Sprongtraining beschermt waarschijnlijk niet tegen botblessures bij verstoorde menstruatie
Plyometrische training beschermt duursporters met een verstoorde menstruatiecyclus waarschijnlijk niet tegen botblessures. Dit ontdekten Engelse onderzoekers door 183 vrouwelijke hardlopers te ondervragen over hun menstruatiecyclus, trainingsgewoonten en blessures in het afgelopen jaar.

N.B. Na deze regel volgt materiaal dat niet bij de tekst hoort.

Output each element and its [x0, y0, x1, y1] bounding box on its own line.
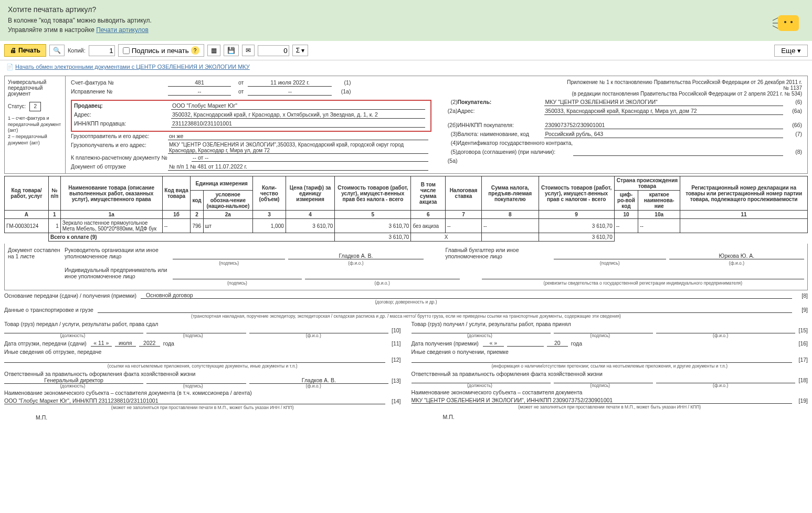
envelope-icon: ✉	[246, 47, 251, 54]
status-value: 2	[29, 102, 41, 111]
printer-icon: 🖨	[10, 47, 16, 54]
linkbar: 📄 Начать обмен электронными документами …	[0, 60, 812, 74]
doc-type-title: Универсальный передаточный документ	[8, 79, 62, 97]
promo-banner: Хотите печатать артикул? В колонке "код …	[0, 0, 812, 41]
svg-rect-0	[778, 15, 799, 31]
status-footnote: 1 – счет-фактура и передаточный документ…	[8, 116, 62, 146]
doc-body: Счет-фактура № 481 от 11 июля 2022 г. (1…	[66, 76, 807, 173]
save-button[interactable]: 💾	[224, 45, 239, 56]
magnifier-icon: 🔍	[53, 47, 61, 54]
svg-point-2	[790, 21, 793, 23]
copies-label: Копий:	[68, 47, 86, 54]
floppy-icon: 💾	[227, 47, 235, 54]
mascot-icon	[773, 7, 804, 34]
preview-button[interactable]: 🔍	[49, 45, 65, 56]
number-input[interactable]	[258, 45, 289, 56]
sum-button[interactable]: Σ ▾	[292, 45, 309, 56]
doc-left-column: Универсальный передаточный документ Стат…	[5, 76, 66, 173]
table-row: ГМ-00030124 1 Зеркало настенное прямоуго…	[5, 219, 808, 233]
more-button[interactable]: Еще ▾	[774, 45, 808, 57]
svg-point-1	[784, 21, 786, 23]
sign-button[interactable]: Подпись и печать ?	[118, 44, 204, 57]
banner-title: Хотите печатать артикул?	[8, 5, 152, 14]
items-table: Код товара/ работ, услуг № п/п Наименова…	[4, 176, 808, 242]
print-button[interactable]: 🖨 Печать	[4, 44, 46, 57]
banner-settings-link[interactable]: Печати артикулов	[96, 26, 149, 34]
seller-highlight-box: Продавец: ООО "Глобус Маркет Юг" Адрес: …	[71, 100, 431, 132]
table-total-row: Всего к оплате (9) 3 610,70 X 3 610,70	[5, 233, 808, 242]
status-label: Статус:	[8, 103, 26, 109]
copies-input[interactable]	[89, 45, 115, 56]
sign-checkbox[interactable]	[123, 47, 130, 54]
exchange-icon: 📄	[6, 64, 15, 70]
email-button[interactable]: ✉	[242, 45, 255, 56]
toolbar: 🖨 Печать 🔍 Копий: Подпись и печать ? ▦ 💾…	[0, 41, 812, 60]
table-icon: ▦	[211, 47, 217, 54]
banner-line1: В колонке "код товара" можно выводить ар…	[8, 17, 152, 24]
document-footer: Документ составлен на 1 листе Руководите…	[4, 244, 808, 421]
help-icon: ?	[191, 46, 199, 55]
excel-button[interactable]: ▦	[207, 45, 220, 56]
exchange-link[interactable]: Начать обмен электронными документами с …	[15, 64, 250, 70]
document: Универсальный передаточный документ Стат…	[4, 76, 808, 174]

De onderzoekers dachten dat plyometrie wel eens beschermend zou kunnen werken voor hardlopers met broze botten. Eerder onderzoek toonde immers aan dat plyometrische training de botdichtheid kan verhogen. Dergelijke training, waarbij deelnemers 3 tot 4 keer per week 10 tot 20 keer zo hoog mogelijk springen, had een gunstig effect op de botdichtheid. De Engelse onderzoeksgroep toetste hun vermoeden door 183 vrouwelijke midden- en langeafstandslopers te bevragen. De lopers waren allen actief bij wedstrijden, tussen de 18 en 40 jaar oud en gebruikten geen hormonale anticonceptie.
Wat is al bekend?
- Duursporters die (tijdelijk) niet meer menstrueren, hebben gemiddeld een lagere botdichtheid dan normaal menstruerende sporters.
- Plyometrische oefeningen kunnen de botdichtheid vergroten.
Wat is nieuw?
- Hardlopers met een verstoorde menstruatiecyclus hebben vaker botblessures dan normaal menstruerende lopers – of ze nu plyometrische oefeningen doen of niet.
Geen invloed
Uit de resultaten bleek het beschermende effect van plyometrie waarschijnlijk niet te bestaan. Het wel of niet doen van plyometrische training had geen invloed op het blessurerisico. Wel hadden sporters die onregelmatig menstrueerden (21 procent van de totale groep) zoals verwacht ruim twee keer zoveel kans om in een jaar tijd een botblessure op te lopen. Hoe hoger het competitieniveau van de lopers, hoe hoger dit risico werd.
Stressfracturen
Botblessures, zoals stressfracturen, zijn een bekend fenomeen onder hardlopers. De herhaalde belasting op de botten tijdens het hardlopen kan tot kleine botscheurtjes leiden die kunnen uitgroeien tot grotere scheuren als er niet genoeg hersteltijd tussen de trainingen zit. Het verschil tussen de belasting bij hardlopen en bij plyometrie is dat de belasting bij de laatste trainingsvorm veel hoger is, maar ook veel korter. Daarom zou plyometrie juist gunstig werken voor de stevigheid van de botten.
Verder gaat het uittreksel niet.